Anak Anak Terduga Teroris Perlu Asuhan yang Tepat

SurabayaDetakpos-Tujuh anak terduga teroris di Surabaya dan Sidoarjo, Jawa Timur, dalam insiden bom bunuh diri perlu mendapat pengasuhan orang yang pemahaman keagamaanya benar, bukan keluarga dekat berpaham radikal.

Demikian Ketua Komisi Perlindungan Anak Indonesia (KPAI) Susanto, usai diterima Kapolda Jatim, Irjen Pol Mahfud Arifin, Kepala Dinas Sosial, Kepala Dinas Kesehatan, Kepala Dinas Pemberdayaan Perempuan dan Perlindungan Anak Prov Jatim serta, LPSK. 

Susanto juga mengunjungi RS Bayangkara untuk melihat langsung anak anak dari terduga pelaku teror. ”Terdapat tujuh anak yang sedang mendapatkan perawatan,”tutur dia dalam rilis, Kamis (17/5).

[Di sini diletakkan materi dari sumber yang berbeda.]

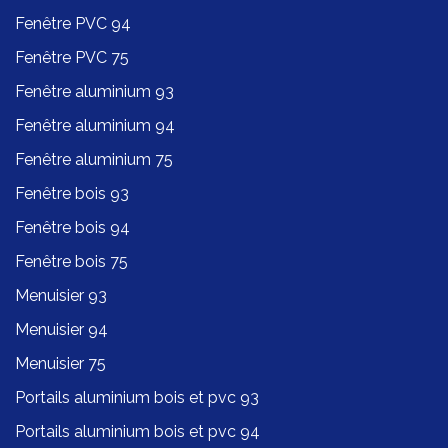
Fenêtre PVC 94
Fenêtre PVC 75
Fenêtre aluminium 93
Fenêtre aluminium 94
Fenêtre aluminium 75
Fenêtre bois 93
Fenêtre bois 94
Fenêtre bois 75
Menuisier 93
Menuisier 94
Menuisier 75
Portails aluminium bois et pvc 93
Portails aluminium bois et pvc 94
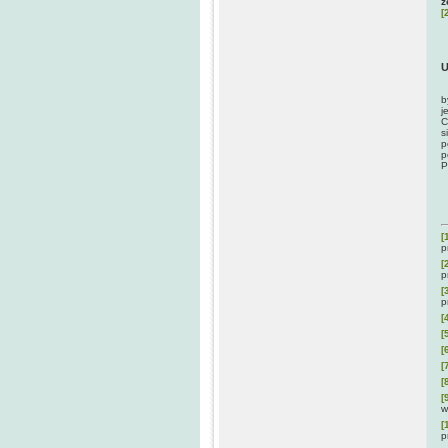
ż
[
U
D
b
j
C
s
p
p
P
[
p
[
p
[
p
[
[
[
[
[
[
w
[
p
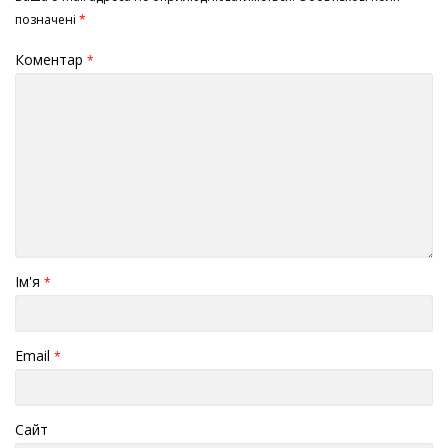
позначені
*
Коментар
*
Ім'я
*
Email
*
Сайт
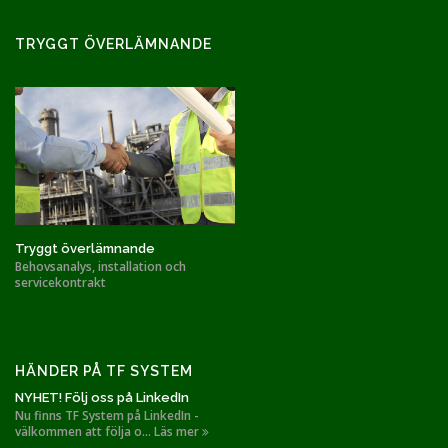
TRYGGT ÖVERLÄMNANDE
Tryggt överlämnande
Behovsanalys, installation och
servicekontrakt
HÄNDER PÅ TF SYSTEM
NYHET! Följ oss på LinkedIn
Nu finns TF System på LinkedIn -
välkommen att följa o... Läs mer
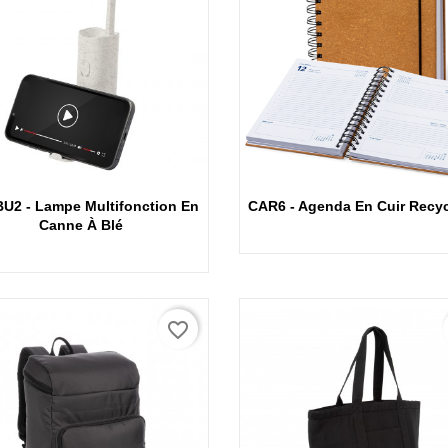
Aperçu rapide
Aperçu rapide
U2 - Lampe Multifonction En
CAR6 - Agenda En Cuir Recyc
Canne À Blé
favorite_border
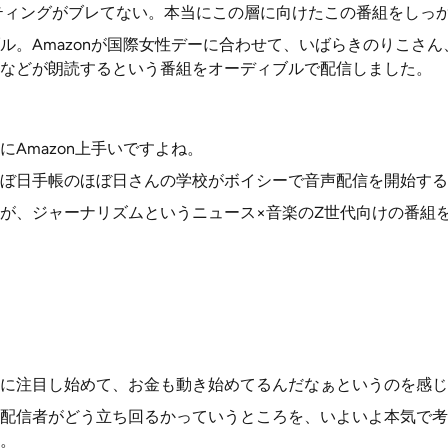
ターゲティングがブレてない。本当にこの層に向けたこの番組をしっ
ル。Amazonが国際女性デーに合わせて、いばらきのりこさ
などが朗読するという番組をオーディブルで配信しました。
Amazon上手いですよね。
ぼ日手帳のほぼ日さんの学校がボイシーで音声配信を開始する
が、ジャーナリズムというニュース×音楽のZ世代向けの番組
に注目し始めて、お金も動き始めてるんだなぁというのを感じ
配信者がどう立ち回るかっていうところを、いよいよ本気で考
。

Secara fisik, ketujuh anak sudah membaik, namun masih memerlukan asesment psikologis untuk memastikan intervensi rehab selanjutnya.

Jika melihat riwayat kondisi anak tersebut, memerlukan rehab secara komprehensif, bukan hanya medis, sosial dan psikologis, namun juga perlu sentuhan pemahaman keagamaan yang tepat. 

Dia berharap jika ada potensi infiltarasi radikalisme dari pola pengasuhan sebelumnya yang dilakukan oleh terduga pelaku, tentu harus dihilangkan, agar ke depan anak memiliki pemahaman keagamaan dan kebangsaan yang tepat.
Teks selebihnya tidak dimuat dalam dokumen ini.